I bolded the part I think is the key to your logic. If a DM is simply going to DM Fiat that certain things will never work simply because it would be inconvenient for his plot, then the entire player/dm relationship is flawed at its core. Now, if when developing your plot, you account for what the bad guy could concievably expect or potentially predict and take measures within his power to thwart them...that's different.

Many people have played with DM's who think the way you do and likely do what you have lined out and dont bother with Divinations. Many people can still have a happy, enjoyable gaming experience in that scenario. But what people here are usually discussing is a idealistic approach that would theoretically work in a world where a greater power isnt deciding "no, that wont work because plot".

Arael666
2015-06-10, 02:06 PM
I'm sorry, it seems I was misunderstood. I said that as an explanation to why I never bothered to use divinations with that intention before, I'm still curious as to how the playground does it and whats questions you guys usually ask, cause I intend to do that in my next campaign.

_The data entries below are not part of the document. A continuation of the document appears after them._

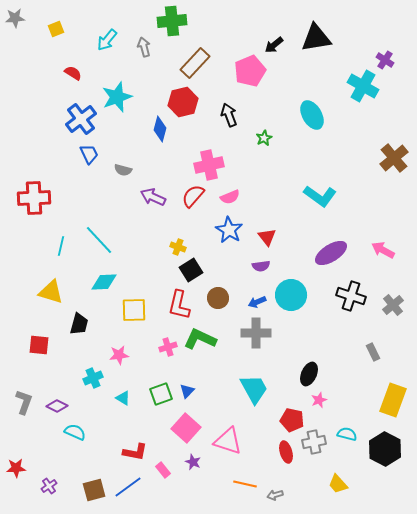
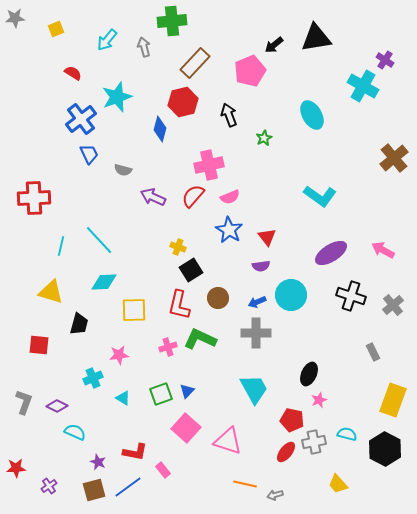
red ellipse at (286, 452): rotated 55 degrees clockwise
purple star at (193, 462): moved 95 px left
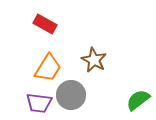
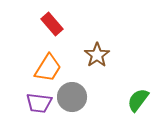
red rectangle: moved 7 px right; rotated 20 degrees clockwise
brown star: moved 3 px right, 5 px up; rotated 10 degrees clockwise
gray circle: moved 1 px right, 2 px down
green semicircle: rotated 15 degrees counterclockwise
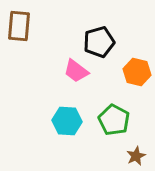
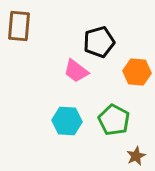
orange hexagon: rotated 8 degrees counterclockwise
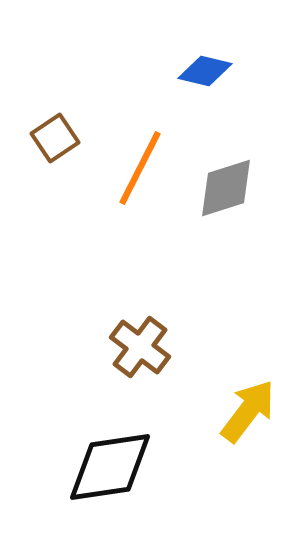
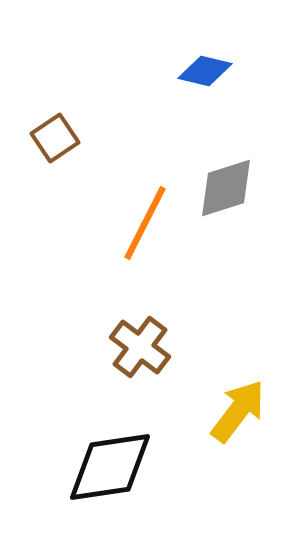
orange line: moved 5 px right, 55 px down
yellow arrow: moved 10 px left
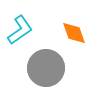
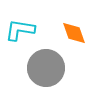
cyan L-shape: rotated 136 degrees counterclockwise
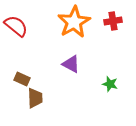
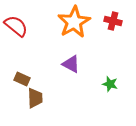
red cross: rotated 24 degrees clockwise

I checked the contact other plane spell but aside from "will I need resist elements today?" questions, I'm kinda lost at what to ask.

Urpriest
2015-06-10, 02:11 PM
While people like to talk up things like Contact Other Plane and Divination, in practice divinations are more useful for reconnaissance than for asking the DM what's going to happen. If you know that the Cave of Doom is full of undead, you can avoid spells that undead are immune to and focus on things to which undead are especially vulnerable. Scrying-type spells can help with this, as can things like Legend Lore.

Arael666
2015-06-10, 05:48 PM
While people like to talk up things like Contact Other Plane and Divination, in practice divinations are more useful for reconnaissance than for asking the DM what's going to happen. If you know that the Cave of Doom is full of undead, you can avoid spells that undead are immune to and focus on things to which undead are especially vulnerable. Scrying-type spells can help with this, as can things like Legend Lore.

This is pretty much how I ever used it. I really can't remember the last wizard I played that did not have Spontaneous Divination acf because of this.

icefractal
2015-06-10, 06:52 PM
I think an issue that often arises, when attempting divinations, is that the GM doesn't actually know the future. In-game, you might be asking Pelor, but in reality you are asking a normal person with normal prediction capabilities and no precognition.

So if you ask "Exactly what should we be prepared for today?", sans any other info, and I'm GMing? I have no idea. I would probably just say to not spend the spell, because I don't have the ability to answer that. If you stated your plans first, then asked, then maybe - I could give you some info, based on what I've prepared about the enemy capabilities. But TBH, I don't prepare things infinitely far in advance, and sometimes several sessions worth of events can happen in a single in-game day. So there might be enemies with abilities I don't yet know about, because I haven't finished statting them up yet. And even aside from that, unless you rigidly follow the plan you told the GM, without going outside the box at all, then there's going to be a point of divergence where the divination results become less useful because they're about different situations than what you're currently facing.

TL;DR - how helpful precognitive divinations are depends not only on how useful the GM wants to make them, but also by how useful the GM is able to make them. I've gotten more mileage out of non-future divinations like Scrying.

Psyren
2015-06-10, 06:57 PM
I think divinations should be useful without solving the entire game for you. The player should be rewarded for strategic thinking but this needs to be tempered by reason; after all, a divination is only as good as the question being asked. In addition, the plAyer shouldn't necessarily have hours of extra time casting a bunch of divination before bed or upon waking - the bad guy is not going to fritter around while they try to scrape together perfect intel on every challenge ahead.